According to the Swedish newspaper Dagens Nyheter, he had travelled to Britain and Jordan in the runup to Saturday's attack, in which he was the only victim.
On an Islamic dating site, Muslima.com, where he was seeking a second wife, Abdaly, 29, listed Luton as his address, and said he met his first wife in Bedfordshire.

However, his car was registered in Sweden, and the motives declared in emails sent to a Swedish news agency and the security police, addressed local issues. The emails refer to a Swedish cartoonist, Lars Vilks, whose 2007 drawing of the Prophet Muhammad as a dog infuriated Muslims around the world, and to Sweden's 500 soldiers in Afghanistan. "Now your children, daughters and sisters shall die like our brothers and sisters and children are dying," the email warned.

The car bomb caught fire but did not explode and caused minimal damage in a busy Stockholm shopping street. Only one of several bombs Abdaly had strapped to his body blew up, killing him but nobody else.

British security and intelligence sources suggested Abdaly was one of an increasing number of individuals influenced by al-Qaida extremist ideology who have spent time in the UK.

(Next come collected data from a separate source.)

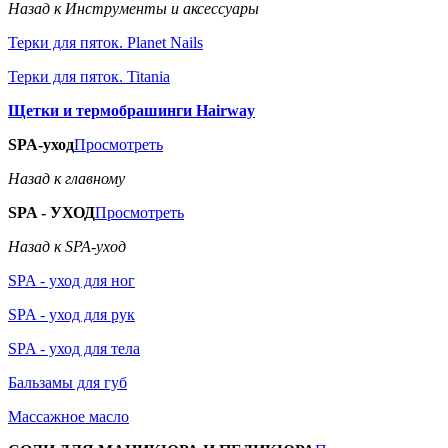
Назад к Инструменты и аксессуары
Терки для пяток. Planet Nails
Терки для пяток. Titania
Щетки и термобрашинги Hairway
SPA-уход
Просмотреть
Назад к главному
SPA - УХОД
Просмотреть
Назад к SPA-уход
SPA - уход для ног
SPA - уход для рук
SPA - уход для тела
Бальзамы для губ
Массажное масло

The fascist movement Hope Not Hate launched a petition to ban Jones as "a preacher of hate". Nick Lowles, editor of Searchlight magazine, and the campaign's co-ordinator, said: "[His] presence in Luton will be incendiary and highly dangerous. He will attract and encourage thousands of English Defence League supporters to take to the streets of Luton.

"Like the EDL, Pastor Jones indiscriminately targets all Muslims and their actions can only lead to increased tensions and racism in our communities....
Pastor Jones, a preacher of hate, must be stopped from entering the UK."

Yet the fascist organisation has said nothing regarding the thousands of potential islamic terrorists that pass freely across the borders of Europe training and recruiting potential suiced bombers. Nor have they expressed any concern about islamic terrorists who 'targets all non Muslims and their actions can only lead to increased tensions and racism in our communities...'

If anything it is Nick Lowles of Searchlight and Hope not Hate that pose the threat to national security and should be closely monitored.